Aside from modern day Moab being a big tourist destination and jumping off point for adventures in places like Arches NP and Canyonlands NP I didn't know much about its origins so I was excited to visit the Moab Museum.
The museum is one large room and while you can view the exhibits in any order I found it was best to start at the very beginning and work my way clockwise. The museum starts with the indigenous people who lived in modern day Moab and ends with Moab being central to two national parks and a recreation hub. Missionaries, fur trappers, cowboys, miners, adventurists and dinosaurs were all covered in between.
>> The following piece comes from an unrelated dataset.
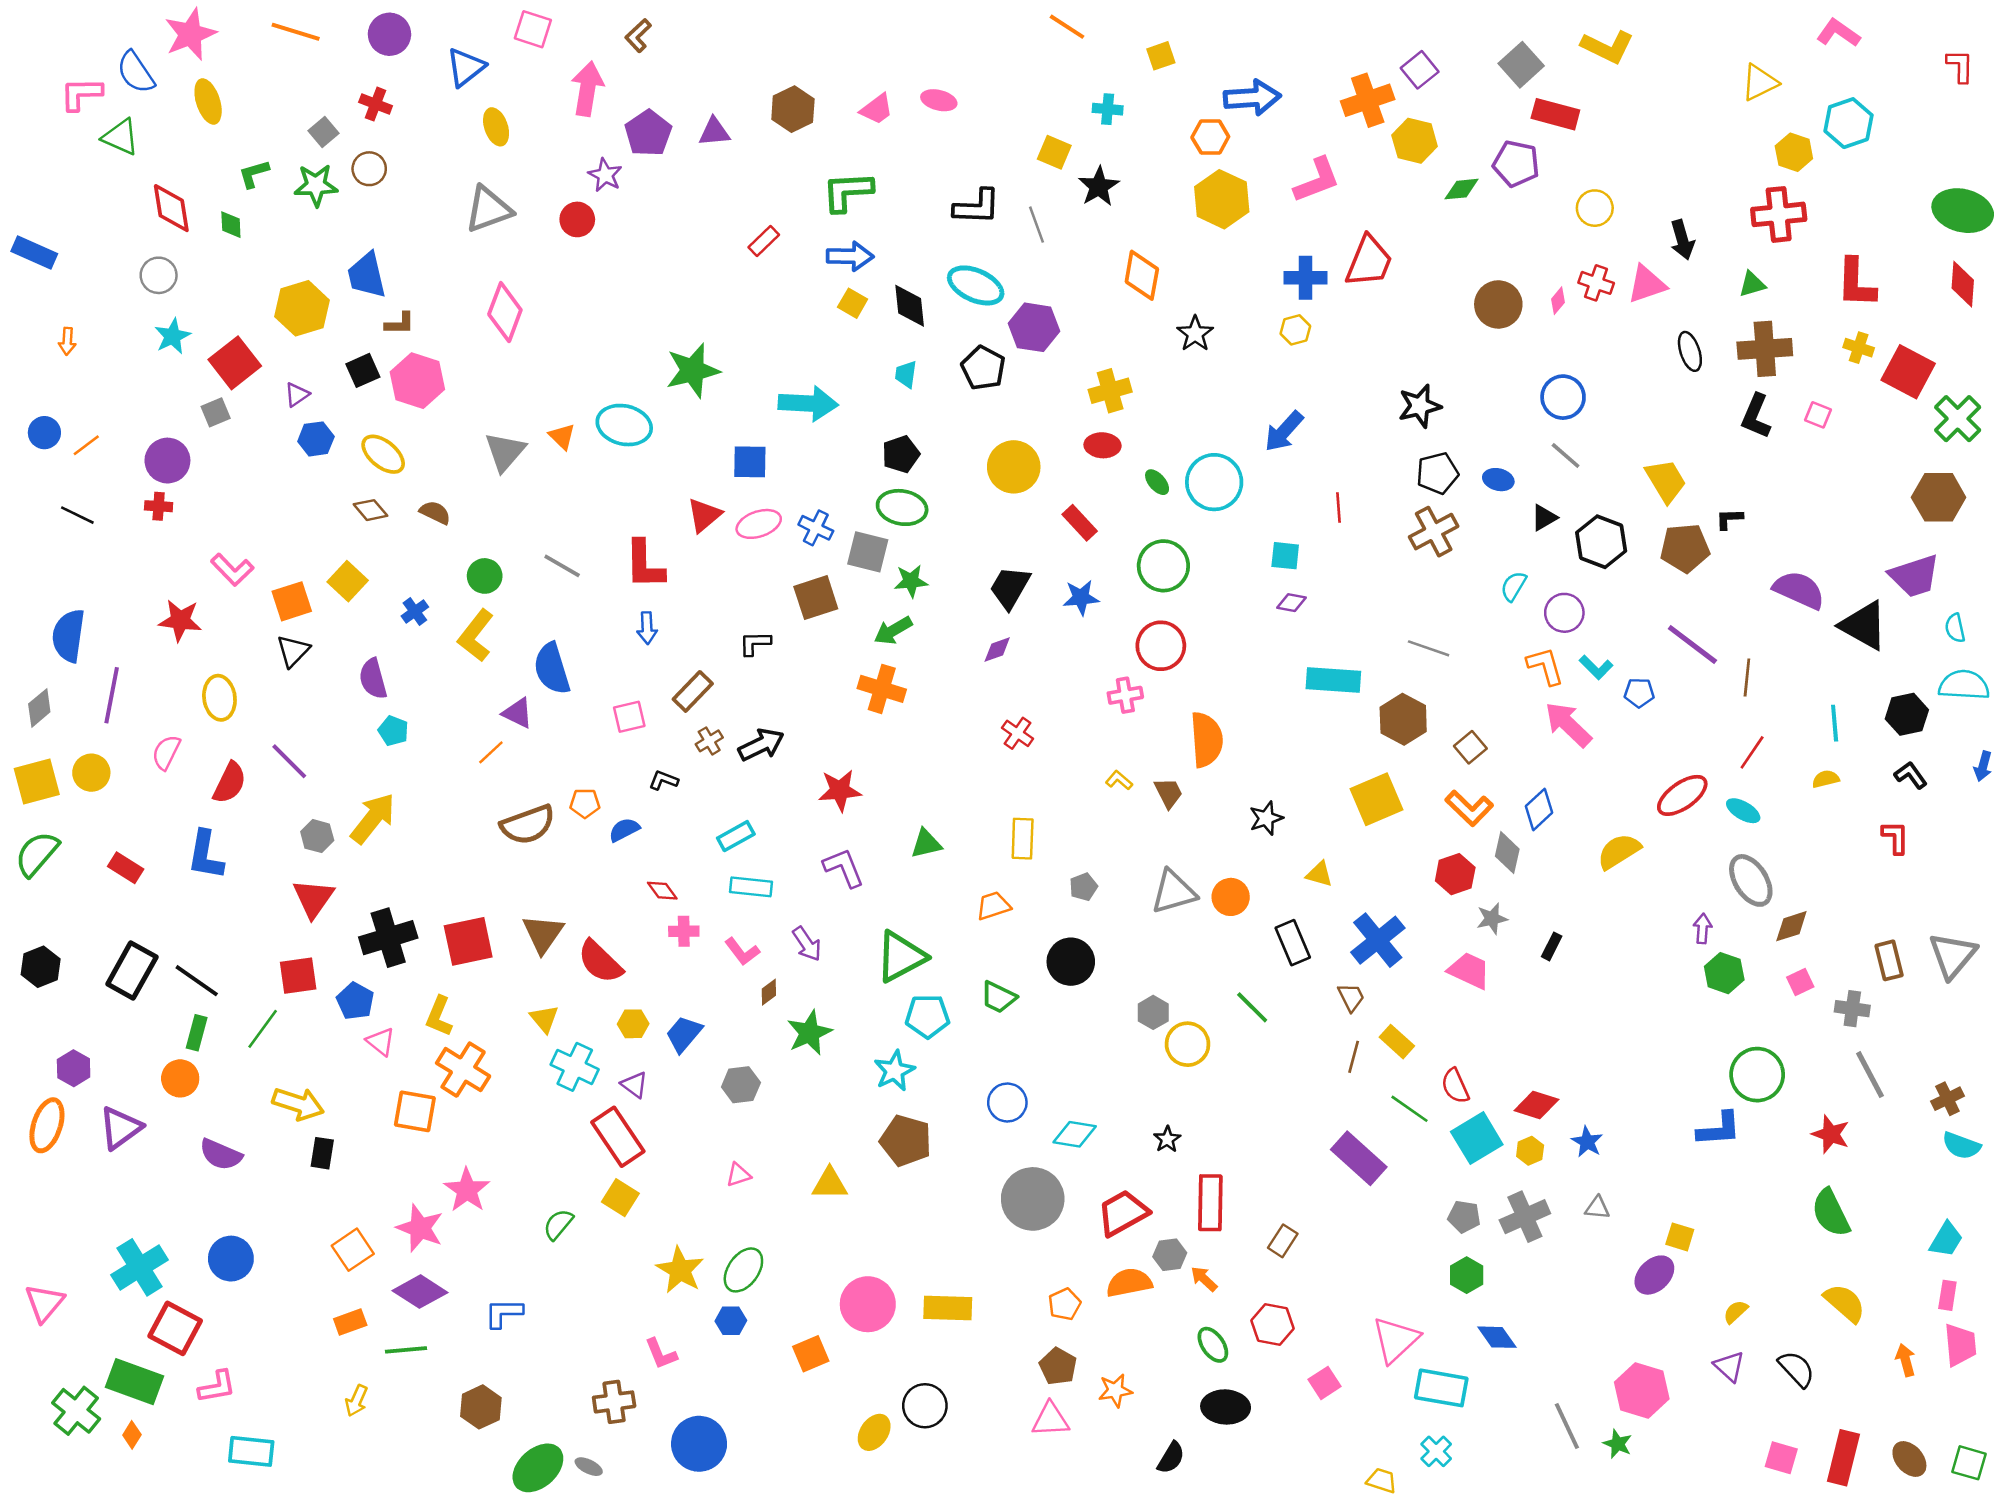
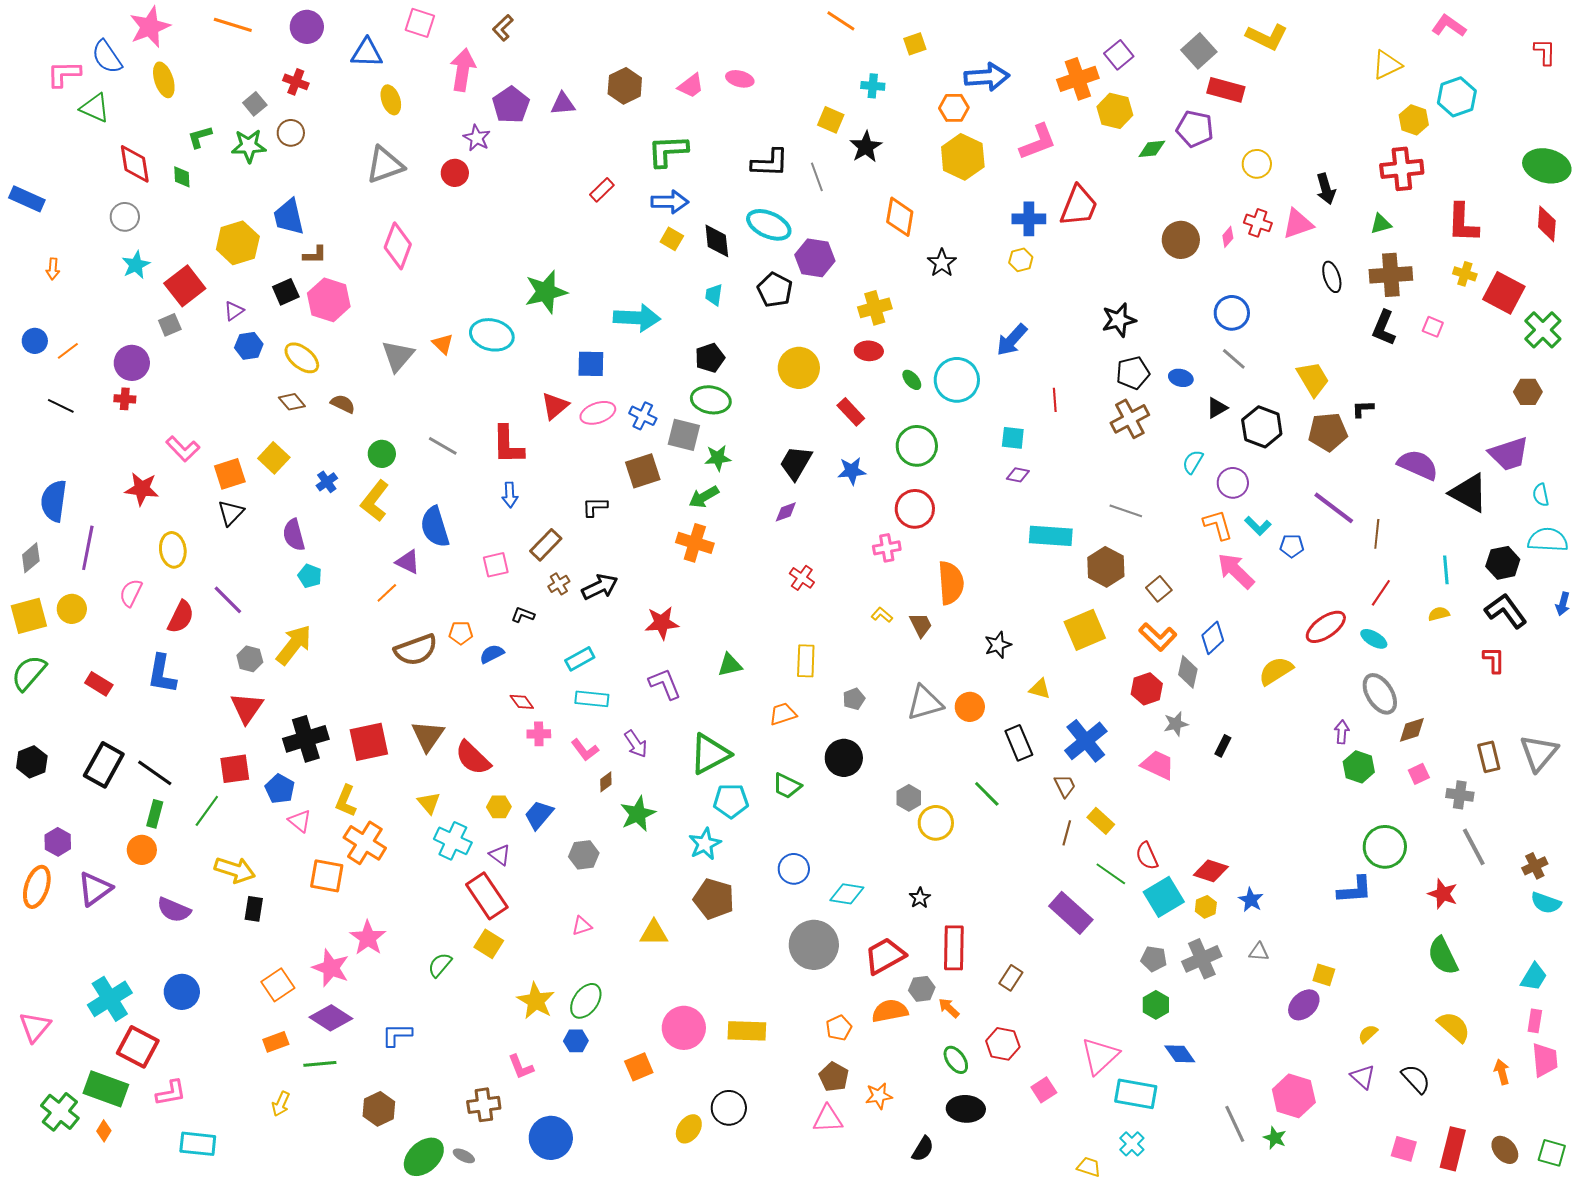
blue triangle: (466, 67) -> (367, 53), turned 40
brown hexagon: (1939, 497) -> (1528, 392), size x0.7
black L-shape: (1911, 775) -> (1506, 611), size x1.6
My favorite exhibit was about William Grandstaff. The exhibit called "Tracing the Story of William Grandstaff" traces his roots from likely being enslaved in Virginia to becoming a Civil War era soldier, frontiersmen, pioneer, cowboy, miner and saloon manager in Utah and Colorado. I love when museums leave me wanting to know more and William Grandstaff is definitely someone who'd I'd like to learn more about. I'd also like to hike the trail named in his honor - the Grandstaff Trail in Grandstaff Canyon.
One of the best features of the museum were historical pictures of the Moab area that you could scroll through on a tablet. The photos really helped me understand the history of Moab.
Admission was $10 for an adult and I felt it was well worth it. The museum has a good bit of reading, some artifacts and a few interactive exhibits sprinkled in so some kids might be a little bored but I really enjoyed it. Kids 7 and under visit for free and students are $8.